Fahr-i Kainat Efendimiz s.a.v. şöyle buyurmuştur:
"İlim öğrenmek kadın erkek her müslümana farzdır. | (İbn Mâce, Suyûti)
Acaba öğrenilmesi farz ve gerekli olan ilim, yani bilgi hangisidir?
İslâm alimleri, her müslümanın her şeyden önce gerekli akait bilgisini, yani iman esaslarını öğrenmesi gerektiğini söylemişlerdir. Bunlar kısaca şöyledir:
Allah Tealâ mukaddes zatı ile vardır. Diğer her şey ise O'nun var etmesi ile vardır. Allah Tealâ zâtında, sıfatlarında ve işlerinde tektir. Hiçbir şeyin ne var olmakta ne de başka bir hususta aslen O'nunla hiçbir surette ortaklığı yoktur. Allah Tealâ'nın sıfatları ve fiilleri, zâtı gibi benzerlikten ve kavranmaktan uzak olup, yaradılmış varlıkların sıfat ve fiilleri ile arasında bir benzerlik kesinlikle söz konusu değildir.
Bir müminin ilk bilmesi ve inanması gereken husus Rabbiyle ilgili bu hakikatlerdir. Bununla birlikte Hz. Muhammed Mustafa s.a.v.'in O'nun kulu ve elçisi olduğunu, O'nun Allah Tealâ'dan getirdiklerinde ve ahiret alemine ait kendi diliyle ifade ettiği hususlarda doğru sözlü olduğunu bilip inanmaktır.
"Kelime-i Şehadet" dediğimiz iman cümlesinin bu açlımını böylece bilmek, anlamak ve ikrar etmek gerekir.
İman esasları, geleneğimizde "Amentü" olarak öğretilen altı husustan ibarettir ve nelere ne şekilde inandığımızı belirler. O halde bunları öğrenmek, anlamak ilk vazifelerimiz arasında yer alır.
Akaid ilminin delilleri doğrudan Kur'an-ı Kerim'de ve Sünnet-i Seniyye'de bulunur. Alimlerimiz bunları kitaplarda gerek özet olarak gerekse bütün ayrıntılarıyla anlatmıştır. Biz bu hususlarda iki büyük akaid imamı olan İmam Maturidî rh.a. veya İmam Eş'arî rh.a'e bağlı bulunuyoruz. Bu bağlılık bizi zamana ve kişiye göre değişen anlatımlarla savrulmaktan muhafaza ediyor. Bu bakımdan itkadî mezhebe bağlılık son derece önemlidir.
Öğrenilmesi farz olan bilgiler hususunda, iman esaslarından sonra uygulamaya yönelik temel bilgiler gelir. Buna kısaca ilm-i hal (halin, durumun bilgisi) diyoruz. Kısaca ilmihal bilgisi, kişinin dinî vazife ve sorumluluklarını bilmekten ibarettir. Yani farzlar, vacipler ile haram, mekruh ve mübah şeylerin neler olduğu...

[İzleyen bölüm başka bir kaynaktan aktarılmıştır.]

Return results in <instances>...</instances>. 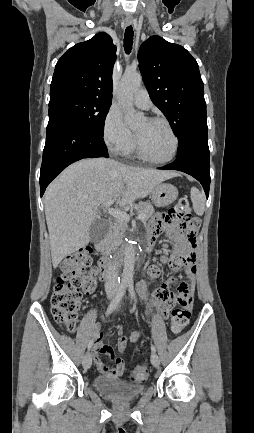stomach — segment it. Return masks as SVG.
<instances>
[{"label":"stomach","mask_w":254,"mask_h":433,"mask_svg":"<svg viewBox=\"0 0 254 433\" xmlns=\"http://www.w3.org/2000/svg\"><path fill=\"white\" fill-rule=\"evenodd\" d=\"M178 196V190L169 183H159L152 191V201L158 207H165L173 203Z\"/></svg>","instance_id":"stomach-1"}]
</instances>
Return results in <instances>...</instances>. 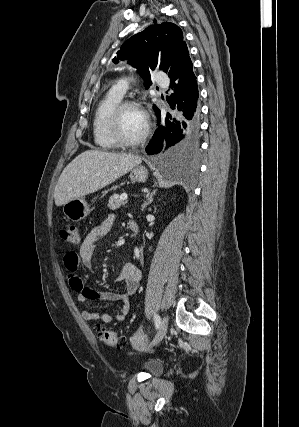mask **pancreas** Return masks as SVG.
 <instances>
[{
    "instance_id": "obj_1",
    "label": "pancreas",
    "mask_w": 299,
    "mask_h": 427,
    "mask_svg": "<svg viewBox=\"0 0 299 427\" xmlns=\"http://www.w3.org/2000/svg\"><path fill=\"white\" fill-rule=\"evenodd\" d=\"M125 204H126L125 200H121L119 195L114 194L109 199L108 208H110L111 210H116Z\"/></svg>"
}]
</instances>
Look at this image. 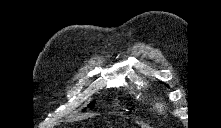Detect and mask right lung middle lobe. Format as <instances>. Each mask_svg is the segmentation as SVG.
<instances>
[{"label":"right lung middle lobe","mask_w":221,"mask_h":128,"mask_svg":"<svg viewBox=\"0 0 221 128\" xmlns=\"http://www.w3.org/2000/svg\"><path fill=\"white\" fill-rule=\"evenodd\" d=\"M94 104H95V102L93 101L88 105V107L92 109L94 107Z\"/></svg>","instance_id":"right-lung-middle-lobe-1"}]
</instances>
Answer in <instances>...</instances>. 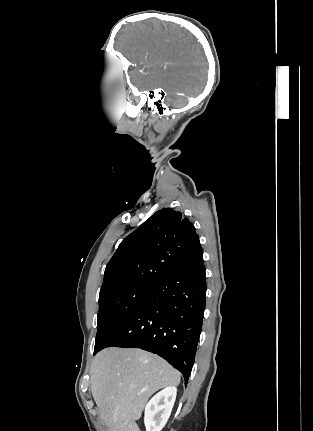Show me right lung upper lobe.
Listing matches in <instances>:
<instances>
[{"instance_id": "1", "label": "right lung upper lobe", "mask_w": 313, "mask_h": 431, "mask_svg": "<svg viewBox=\"0 0 313 431\" xmlns=\"http://www.w3.org/2000/svg\"><path fill=\"white\" fill-rule=\"evenodd\" d=\"M198 241L181 212L163 208L128 235L106 266L100 295L157 286L187 257Z\"/></svg>"}]
</instances>
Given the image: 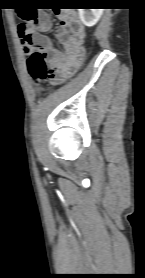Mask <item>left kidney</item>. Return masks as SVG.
I'll list each match as a JSON object with an SVG mask.
<instances>
[{
    "instance_id": "obj_1",
    "label": "left kidney",
    "mask_w": 145,
    "mask_h": 278,
    "mask_svg": "<svg viewBox=\"0 0 145 278\" xmlns=\"http://www.w3.org/2000/svg\"><path fill=\"white\" fill-rule=\"evenodd\" d=\"M104 9H78L81 21L87 27L94 26L101 15L103 14Z\"/></svg>"
}]
</instances>
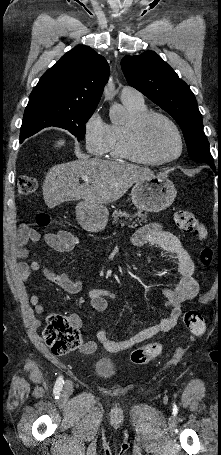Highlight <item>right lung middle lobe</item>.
Here are the masks:
<instances>
[{"label": "right lung middle lobe", "instance_id": "right-lung-middle-lobe-1", "mask_svg": "<svg viewBox=\"0 0 221 455\" xmlns=\"http://www.w3.org/2000/svg\"><path fill=\"white\" fill-rule=\"evenodd\" d=\"M95 109L68 108L47 104L28 105L20 130V142L49 126L60 127L82 140L85 124Z\"/></svg>", "mask_w": 221, "mask_h": 455}]
</instances>
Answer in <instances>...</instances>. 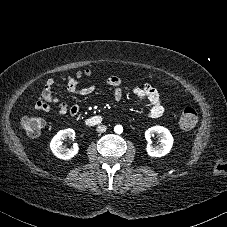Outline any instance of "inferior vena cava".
I'll list each match as a JSON object with an SVG mask.
<instances>
[{"mask_svg":"<svg viewBox=\"0 0 227 227\" xmlns=\"http://www.w3.org/2000/svg\"><path fill=\"white\" fill-rule=\"evenodd\" d=\"M107 130V127L105 126V125H99L98 127H97V132H99V133H103V132H105Z\"/></svg>","mask_w":227,"mask_h":227,"instance_id":"obj_1","label":"inferior vena cava"}]
</instances>
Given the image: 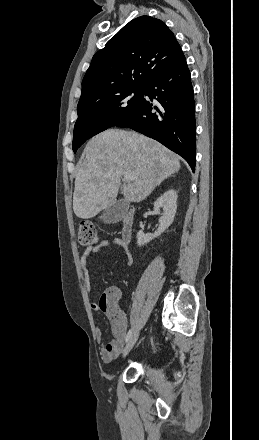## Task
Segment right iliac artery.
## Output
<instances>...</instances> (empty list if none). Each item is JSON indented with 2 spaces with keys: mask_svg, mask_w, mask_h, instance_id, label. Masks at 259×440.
<instances>
[{
  "mask_svg": "<svg viewBox=\"0 0 259 440\" xmlns=\"http://www.w3.org/2000/svg\"><path fill=\"white\" fill-rule=\"evenodd\" d=\"M131 335H132V329H130L126 335V339H125L126 342L130 339Z\"/></svg>",
  "mask_w": 259,
  "mask_h": 440,
  "instance_id": "82829eb1",
  "label": "right iliac artery"
}]
</instances>
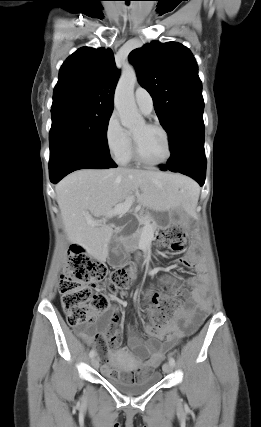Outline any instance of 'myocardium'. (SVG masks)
I'll return each instance as SVG.
<instances>
[{
	"mask_svg": "<svg viewBox=\"0 0 261 427\" xmlns=\"http://www.w3.org/2000/svg\"><path fill=\"white\" fill-rule=\"evenodd\" d=\"M145 125L149 128L158 129L163 133L165 140H166V144H167V150H168L167 155L162 161H159V162H149V161L145 160L139 151L137 140H136L135 136L132 134V154H133L134 159L139 164L146 166V167H158V166L166 164L170 160V158L172 157V154H173L172 143H171V139H170V135H169L168 131L166 130V128L164 126H162L159 123L147 122V123H145Z\"/></svg>",
	"mask_w": 261,
	"mask_h": 427,
	"instance_id": "1",
	"label": "myocardium"
}]
</instances>
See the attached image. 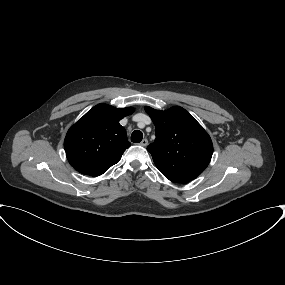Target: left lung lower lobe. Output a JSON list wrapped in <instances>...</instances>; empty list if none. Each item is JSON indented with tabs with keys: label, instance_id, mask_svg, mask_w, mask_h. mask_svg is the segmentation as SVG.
<instances>
[{
	"label": "left lung lower lobe",
	"instance_id": "0a47b994",
	"mask_svg": "<svg viewBox=\"0 0 285 285\" xmlns=\"http://www.w3.org/2000/svg\"><path fill=\"white\" fill-rule=\"evenodd\" d=\"M162 174L168 178L170 181L175 182V183H188L189 181H191L192 179L190 178H186V177H182V176H178V175H173V174H166L163 173Z\"/></svg>",
	"mask_w": 285,
	"mask_h": 285
}]
</instances>
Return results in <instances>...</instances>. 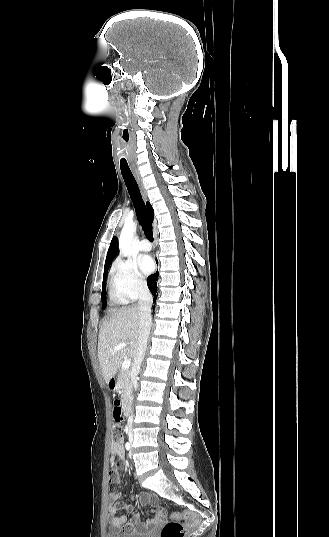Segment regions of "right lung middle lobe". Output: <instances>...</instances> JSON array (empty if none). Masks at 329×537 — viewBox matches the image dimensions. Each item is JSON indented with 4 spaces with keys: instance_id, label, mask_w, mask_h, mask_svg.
<instances>
[{
    "instance_id": "dd1d6c3e",
    "label": "right lung middle lobe",
    "mask_w": 329,
    "mask_h": 537,
    "mask_svg": "<svg viewBox=\"0 0 329 537\" xmlns=\"http://www.w3.org/2000/svg\"><path fill=\"white\" fill-rule=\"evenodd\" d=\"M108 268L104 269V276H103V282H102V303L103 306H106V276H107Z\"/></svg>"
}]
</instances>
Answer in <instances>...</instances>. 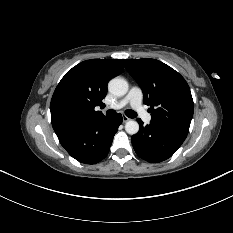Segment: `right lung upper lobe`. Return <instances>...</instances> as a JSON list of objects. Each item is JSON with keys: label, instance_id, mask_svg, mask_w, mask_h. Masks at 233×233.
<instances>
[{"label": "right lung upper lobe", "instance_id": "obj_1", "mask_svg": "<svg viewBox=\"0 0 233 233\" xmlns=\"http://www.w3.org/2000/svg\"><path fill=\"white\" fill-rule=\"evenodd\" d=\"M122 71L123 65L118 59L86 60L69 70L51 99L53 129L104 116L95 107L104 105L102 100L107 94L109 79Z\"/></svg>", "mask_w": 233, "mask_h": 233}]
</instances>
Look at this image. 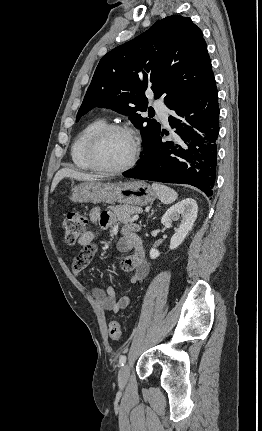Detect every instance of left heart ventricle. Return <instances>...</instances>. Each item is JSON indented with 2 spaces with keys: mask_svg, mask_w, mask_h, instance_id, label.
<instances>
[{
  "mask_svg": "<svg viewBox=\"0 0 262 431\" xmlns=\"http://www.w3.org/2000/svg\"><path fill=\"white\" fill-rule=\"evenodd\" d=\"M133 149V140L128 134L113 132L102 139L98 154L104 165L116 168L129 161Z\"/></svg>",
  "mask_w": 262,
  "mask_h": 431,
  "instance_id": "1",
  "label": "left heart ventricle"
}]
</instances>
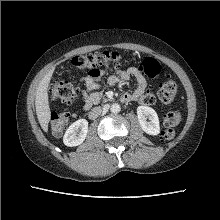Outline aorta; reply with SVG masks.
<instances>
[{
    "instance_id": "762f6f07",
    "label": "aorta",
    "mask_w": 220,
    "mask_h": 220,
    "mask_svg": "<svg viewBox=\"0 0 220 220\" xmlns=\"http://www.w3.org/2000/svg\"><path fill=\"white\" fill-rule=\"evenodd\" d=\"M110 110H111L112 113H119L120 110H121V107H120L119 104L114 103V104L111 105Z\"/></svg>"
}]
</instances>
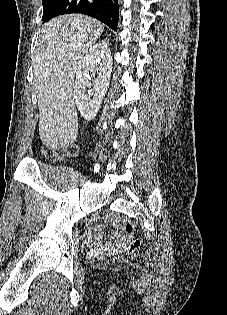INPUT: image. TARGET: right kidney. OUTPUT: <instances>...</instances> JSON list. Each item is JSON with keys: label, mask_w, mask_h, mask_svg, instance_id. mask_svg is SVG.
Here are the masks:
<instances>
[{"label": "right kidney", "mask_w": 227, "mask_h": 315, "mask_svg": "<svg viewBox=\"0 0 227 315\" xmlns=\"http://www.w3.org/2000/svg\"><path fill=\"white\" fill-rule=\"evenodd\" d=\"M96 72L98 77L93 80L90 74L94 75ZM111 72V52L107 42L102 40L89 48L76 72L74 98L85 120L94 119L98 113L109 86ZM91 82H93V90L88 91L87 87L91 86Z\"/></svg>", "instance_id": "ca27d5eb"}]
</instances>
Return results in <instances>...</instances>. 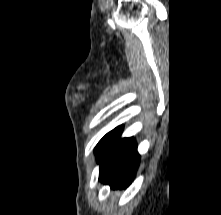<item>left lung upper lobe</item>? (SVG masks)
Segmentation results:
<instances>
[{"instance_id": "5c2ea615", "label": "left lung upper lobe", "mask_w": 221, "mask_h": 215, "mask_svg": "<svg viewBox=\"0 0 221 215\" xmlns=\"http://www.w3.org/2000/svg\"><path fill=\"white\" fill-rule=\"evenodd\" d=\"M106 135L99 141V143L97 144L96 148H95V153L96 155H98L102 145H103V142H104V139H105Z\"/></svg>"}]
</instances>
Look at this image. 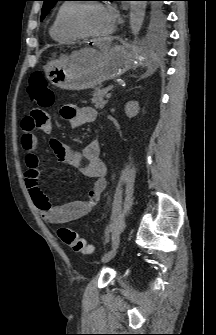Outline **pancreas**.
Instances as JSON below:
<instances>
[{
	"mask_svg": "<svg viewBox=\"0 0 216 335\" xmlns=\"http://www.w3.org/2000/svg\"><path fill=\"white\" fill-rule=\"evenodd\" d=\"M109 88H104V89H97L93 92L92 94V104H94V106L97 109H103L105 104L107 103V100H104V97L106 96V94L108 93Z\"/></svg>",
	"mask_w": 216,
	"mask_h": 335,
	"instance_id": "obj_1",
	"label": "pancreas"
}]
</instances>
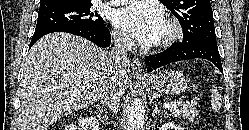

Şöyle bir örnek verebiliriz: Yeni müslüman olmuş bir kişi ilk namaz vakti girdiğinde taharet ve namazla ilgili şartları ve rükûnları bilmekle sorumludur. Sonra, yemek yiyeceği zaman neleri yemenin haram ve helal olduğunu, çarşıya çıkacağı zaman alışverişte helal haram ölçülerini bilmelidir. Aynı şekilde ticaretle uğraşmayan birine bu konuyla ilgili hükümleri, bekâr
birine evlilikte helal ve haramları bilmek zorunlu değirdir.
Akaid ve ilmihalden sonra üçüncü husus, kişinin iç dünyasıyla alakalı bazı hususlardır. Bunlar arasında gizli şirk, ihlâs, riya, sabır, tevekkül, şükür gibi konular yer alır.
Bu hususlar tasavvufun konuları arasında yer alır ve alimlerimiz tarafından "batını fıkıh" diye adIandırı11r.Takdir edilir ki hakiki manada kulluk için sadece görünür ameller yetmez, iç dünyamızın, nefsimizin de buna eşlik etmesi gerekir. Esasen görünür kulluğu güzel ve devamlı kılan, tezkiye ve terbiye olmuş bir iç dünyadır. O halde lazım olan batınî fıkıh mevzularının bilinmesi de zorunludur.